Encounters Damned Challenging (How did they pull that off?!? type stuff) +4 boxes
Encounter with BBEG [email protected] type, or something the party had no shot against, and they survived or even won. +5 boxes.

You also get extra boxes based on Roleplaying/story award for moving the story along, and just plain impressing the DM/group with your in character antics in an amusing and cool way.

You play your character, but do nothing really noteworthy +0 Boxes
You paralyze the entire group with laughter (max 1 per session) +1 box
You have a good session, get stuff done and your character distinguishes himself admirably +1 box
You pull some major stuff off that's impressive in scope. +2 boxes
You pull off something massively impressive or unlikely due to raw force of personality, luck, skill and right place right time. +3 boxes
You have the career defining moment where everything just clicks for the character, You pull off something that the DM has not planned but must applaud anyways for it's shear coolness. +4 Boxes
...........WOW.... Just WOW!... That will be remembered for years to come in gamer legends... +5 Boxes

No session can result in more than 10 boxes/1 level advancement. If you can get 10 boxes a session you earned that level.

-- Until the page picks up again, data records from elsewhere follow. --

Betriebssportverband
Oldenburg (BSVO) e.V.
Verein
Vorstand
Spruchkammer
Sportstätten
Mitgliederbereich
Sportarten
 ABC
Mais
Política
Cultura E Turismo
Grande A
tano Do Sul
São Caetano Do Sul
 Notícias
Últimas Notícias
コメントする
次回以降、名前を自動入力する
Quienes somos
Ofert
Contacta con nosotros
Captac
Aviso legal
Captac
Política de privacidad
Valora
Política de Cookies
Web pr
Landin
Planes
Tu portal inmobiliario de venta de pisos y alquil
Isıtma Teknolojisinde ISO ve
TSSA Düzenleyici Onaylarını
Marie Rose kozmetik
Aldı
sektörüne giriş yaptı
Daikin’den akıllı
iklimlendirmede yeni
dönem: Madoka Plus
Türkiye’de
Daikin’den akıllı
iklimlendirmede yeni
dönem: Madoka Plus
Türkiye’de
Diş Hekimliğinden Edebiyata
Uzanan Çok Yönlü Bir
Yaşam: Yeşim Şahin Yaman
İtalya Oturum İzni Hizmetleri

Usually this way a typical adventurer will level every 3-4 sessions (about what you should be aiming for with suggested XP awards by the book). But it rewards bringing a bit of fun to the table and keeps the math easy enough to count on your fingers.

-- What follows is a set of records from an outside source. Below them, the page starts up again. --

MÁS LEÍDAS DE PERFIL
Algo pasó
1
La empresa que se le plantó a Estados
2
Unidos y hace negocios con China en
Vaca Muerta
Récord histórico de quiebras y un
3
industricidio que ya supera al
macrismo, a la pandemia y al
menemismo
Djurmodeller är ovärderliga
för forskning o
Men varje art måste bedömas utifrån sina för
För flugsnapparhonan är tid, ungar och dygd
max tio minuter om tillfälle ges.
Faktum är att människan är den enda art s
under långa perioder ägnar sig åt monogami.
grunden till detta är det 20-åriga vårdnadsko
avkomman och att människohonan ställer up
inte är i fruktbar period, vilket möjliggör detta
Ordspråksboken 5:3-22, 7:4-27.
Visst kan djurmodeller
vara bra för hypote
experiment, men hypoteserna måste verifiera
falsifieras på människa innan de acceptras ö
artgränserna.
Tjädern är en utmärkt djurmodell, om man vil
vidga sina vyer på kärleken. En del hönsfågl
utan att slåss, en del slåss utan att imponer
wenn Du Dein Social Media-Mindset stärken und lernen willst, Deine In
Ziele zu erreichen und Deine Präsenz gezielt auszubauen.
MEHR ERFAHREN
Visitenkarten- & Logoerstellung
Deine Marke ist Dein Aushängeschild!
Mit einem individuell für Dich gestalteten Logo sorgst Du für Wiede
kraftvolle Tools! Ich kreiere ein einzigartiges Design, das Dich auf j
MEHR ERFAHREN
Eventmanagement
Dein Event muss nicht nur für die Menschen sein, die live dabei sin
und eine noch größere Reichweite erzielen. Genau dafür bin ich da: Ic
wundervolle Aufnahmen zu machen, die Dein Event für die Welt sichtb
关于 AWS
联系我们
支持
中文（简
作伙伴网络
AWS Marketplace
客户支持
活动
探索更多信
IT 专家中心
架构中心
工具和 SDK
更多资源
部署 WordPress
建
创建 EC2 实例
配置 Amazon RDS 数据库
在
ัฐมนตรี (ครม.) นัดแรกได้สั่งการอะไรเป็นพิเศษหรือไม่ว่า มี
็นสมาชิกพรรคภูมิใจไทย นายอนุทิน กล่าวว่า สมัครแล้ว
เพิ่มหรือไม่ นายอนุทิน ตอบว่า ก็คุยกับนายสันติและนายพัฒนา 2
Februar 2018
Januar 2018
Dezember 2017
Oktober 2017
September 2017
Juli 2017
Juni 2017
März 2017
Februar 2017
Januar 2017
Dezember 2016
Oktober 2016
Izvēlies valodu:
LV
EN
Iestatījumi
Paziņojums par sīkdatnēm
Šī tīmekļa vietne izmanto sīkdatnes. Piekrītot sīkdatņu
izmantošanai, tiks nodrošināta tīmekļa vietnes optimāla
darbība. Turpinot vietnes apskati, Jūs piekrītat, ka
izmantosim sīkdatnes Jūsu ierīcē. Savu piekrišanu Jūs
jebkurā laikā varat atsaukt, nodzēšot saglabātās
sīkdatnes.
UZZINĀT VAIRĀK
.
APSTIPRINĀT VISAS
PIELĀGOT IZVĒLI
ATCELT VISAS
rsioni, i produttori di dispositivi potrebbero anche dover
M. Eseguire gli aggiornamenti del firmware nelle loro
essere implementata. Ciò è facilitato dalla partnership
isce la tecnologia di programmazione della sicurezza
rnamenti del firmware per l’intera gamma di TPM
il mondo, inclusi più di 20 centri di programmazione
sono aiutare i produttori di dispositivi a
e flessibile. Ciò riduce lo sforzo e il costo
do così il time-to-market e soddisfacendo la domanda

I've gotten most of the DM's I play with (plus myself obviously) to use this becouse it has all the mechanical nuts and bolts of the D&D xp system, but it's simple enough to just take a few seconds of thought by the DM at the end of the session without requiring a calculator and tallying of goblin corpses.

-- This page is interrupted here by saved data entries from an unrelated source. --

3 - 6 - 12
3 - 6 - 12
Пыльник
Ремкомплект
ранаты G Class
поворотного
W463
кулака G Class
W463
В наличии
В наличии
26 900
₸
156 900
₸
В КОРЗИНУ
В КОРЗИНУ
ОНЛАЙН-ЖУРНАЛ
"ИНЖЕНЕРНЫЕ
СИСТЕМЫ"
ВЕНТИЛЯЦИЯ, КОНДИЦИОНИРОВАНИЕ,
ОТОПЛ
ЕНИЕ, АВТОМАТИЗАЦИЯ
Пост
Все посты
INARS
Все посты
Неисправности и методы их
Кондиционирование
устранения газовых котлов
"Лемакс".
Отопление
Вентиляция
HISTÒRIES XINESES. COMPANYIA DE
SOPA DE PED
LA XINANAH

As for the creating magic items under this system, either you can calculate out the approximate value of each box of xp (10% of whatever level your character is) and use that, or (my prefered method) make the party go on an adventure for pieces, really spend some time and effort in game figuring out all the unique details and then describe building the item. The time and money it takes (along with the game time describing all of it) makes it seem earned, encourages creativity and keeps PC's from abusing the system.

Deth Muncher
2008-06-29, 12:58 PM
-snip-

The Box system

-snip-

As for the creating magic items under this system,
-snip-

I'm going to suggest these to my DM! They sound very well thought out, and plus, with the things that let you gain extra boxes, most people will be levelling right in sync with our current levelling (Once every 2-4 sessions). As to the item crafting, that seems to make a lot of sense as well. I'll have to bring that up.

DemonSlayer
2008-06-29, 01:06 PM
@DMfromTheAbyss: Don't know if I'd entirely agree with that system. For example, you say you receive 1 box for showing up. That pretty much translates to "if you don't come, you'll be a box behind". I'd never reward (or punish) players for not being there, since it's so completely OoC. Instead, maybe give each player a box each session, regardless whether they were there to play?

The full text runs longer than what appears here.